• _GIVEN RECORDS_
↓↓↓
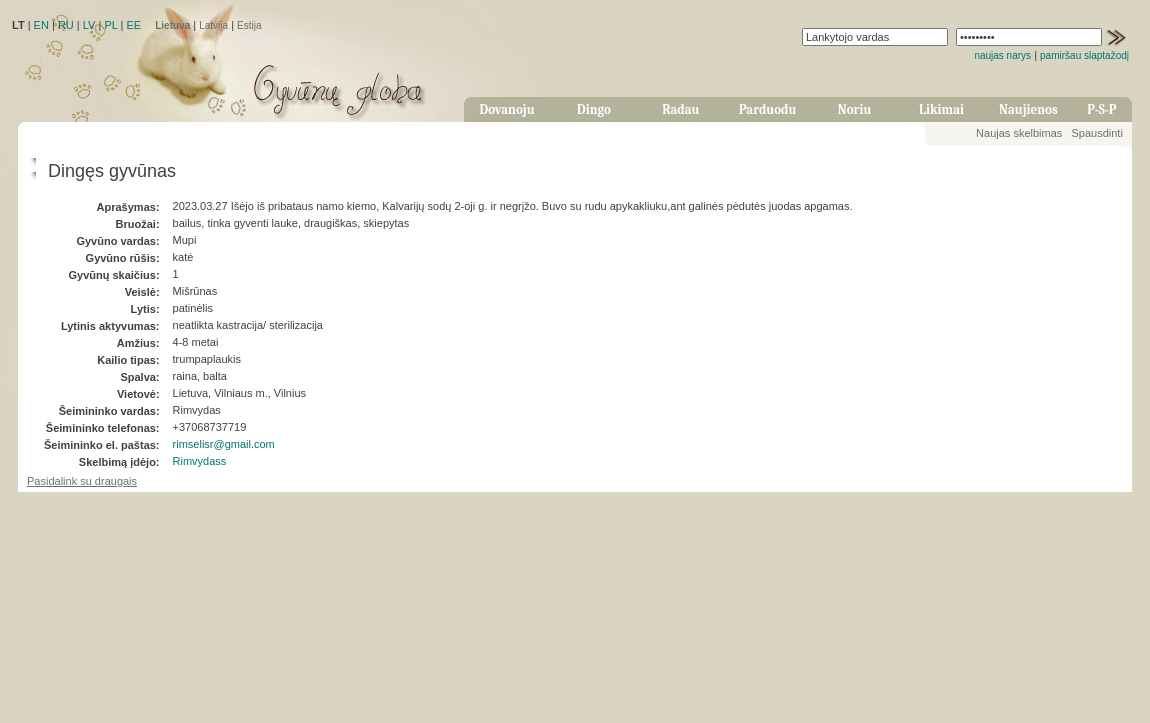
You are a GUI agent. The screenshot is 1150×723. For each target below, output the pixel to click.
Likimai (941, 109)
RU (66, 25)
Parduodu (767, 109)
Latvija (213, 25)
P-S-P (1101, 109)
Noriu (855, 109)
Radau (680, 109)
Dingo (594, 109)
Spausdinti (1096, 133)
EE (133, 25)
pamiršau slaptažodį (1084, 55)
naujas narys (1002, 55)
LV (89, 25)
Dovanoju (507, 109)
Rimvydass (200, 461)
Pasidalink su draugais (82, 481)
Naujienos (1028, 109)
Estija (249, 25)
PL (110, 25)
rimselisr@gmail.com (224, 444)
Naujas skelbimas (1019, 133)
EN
↑↑↑
• _ACTIVITY_
Take the lines from the start of the entries through the line containing "Dingo (594, 109)" and set them down exactly, leaving out every picture.

• _WRITTEN ANSWER_
You are a GUI agent. The screenshot is 1150×723. For each target below, output the pixel to click.
Likimai (941, 109)
RU (66, 25)
Parduodu (767, 109)
Latvija (213, 25)
P-S-P (1101, 109)
Noriu (855, 109)
Radau (680, 109)
Dingo (594, 109)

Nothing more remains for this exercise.